A picture of Dr. Camisha Russell smiling on the University of Oregon Campus. She is standing, facing the camera, and wearing a patterned black and white blouse.
I am a feminist philosopher working in Critical Philosophy of Race with a particular strength in Bioethics and a growing interest in the relationship between Blackness and Indigeneity in (the settler colony known as) the United States.
I am an Associate Professor of Philosophy at the University of Oregon, where I not only pursues that research, but also strive for engagement, access, and inclusion in teaching, and am grateful for the opportunity to mentor excellent graduate students.
My career has been guided by an overarching desire for social justice and a specific mission of increasing the diversity of the discipline of philosophy, both in terms of its members and its areas of concern. I am also a committed philosophical pluralist and a meliorist, who believes genuinely, if naively, in working within institutions to bring about transformation.
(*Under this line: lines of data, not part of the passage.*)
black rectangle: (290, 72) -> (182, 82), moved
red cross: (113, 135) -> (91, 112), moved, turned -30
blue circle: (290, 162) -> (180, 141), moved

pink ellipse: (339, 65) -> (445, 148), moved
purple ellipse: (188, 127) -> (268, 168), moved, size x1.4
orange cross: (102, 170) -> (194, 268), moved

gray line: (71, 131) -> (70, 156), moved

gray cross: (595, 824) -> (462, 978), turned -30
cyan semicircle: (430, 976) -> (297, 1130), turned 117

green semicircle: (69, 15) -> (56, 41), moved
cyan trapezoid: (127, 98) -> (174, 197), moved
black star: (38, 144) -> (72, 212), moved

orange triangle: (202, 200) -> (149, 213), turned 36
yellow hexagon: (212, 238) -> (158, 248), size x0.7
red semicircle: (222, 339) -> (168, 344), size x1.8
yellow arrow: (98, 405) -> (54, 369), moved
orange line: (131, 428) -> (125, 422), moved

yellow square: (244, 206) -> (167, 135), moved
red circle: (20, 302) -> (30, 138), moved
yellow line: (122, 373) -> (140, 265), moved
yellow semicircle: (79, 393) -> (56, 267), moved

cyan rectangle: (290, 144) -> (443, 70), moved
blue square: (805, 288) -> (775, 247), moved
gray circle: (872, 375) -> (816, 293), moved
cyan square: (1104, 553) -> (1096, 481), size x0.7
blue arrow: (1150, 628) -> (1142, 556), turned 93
My first book, The Assisted Reproduction of Race (Indiana University Press, 2018), considered the role of the race idea in practices surrounding assisted reproductive technologies and argues for the benefits of thinking of race itself as a technology. I am currently working on a co-written book, Assisted Reproductive Justice (University of California Press), that examines the fertility industry, family formation law, and other practices of assisted reproduction through a Reproductive Justice lens.